Exercise brief: All of the records below are to be printed exactly; the pictures are to be left out.

** Information provided follows **

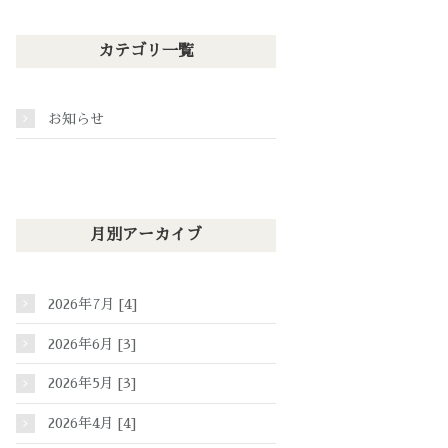
カテゴリ一覧
お知らせ
月別アーカイブ
2026年7月 [4]
2026年6月 [3]
2026年5月 [3]
2026年4月 [4]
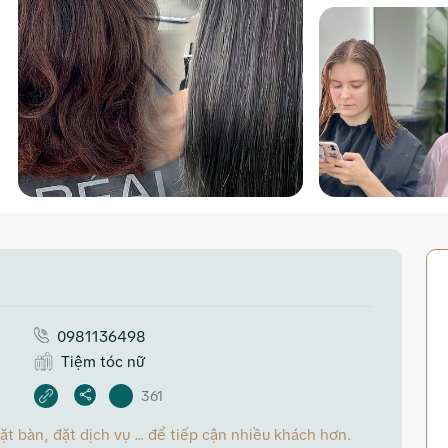
0981136498
Tiệm tóc nữ
361
 bàn, đặt dịch vụ ... để tiếp cận nhiều khách hơn.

** End of Information provided **

Expected answer:
カテゴリ一覧
お知らせ
月別アーカイブ
2026年7月 [4]
2026年6月 [3]
2026年5月 [3]
2026年4月 [4]
0981136498
Tiệm tóc nữ
361
 bàn, đặt dịch vụ ... để tiếp cận nhiều khách hơn.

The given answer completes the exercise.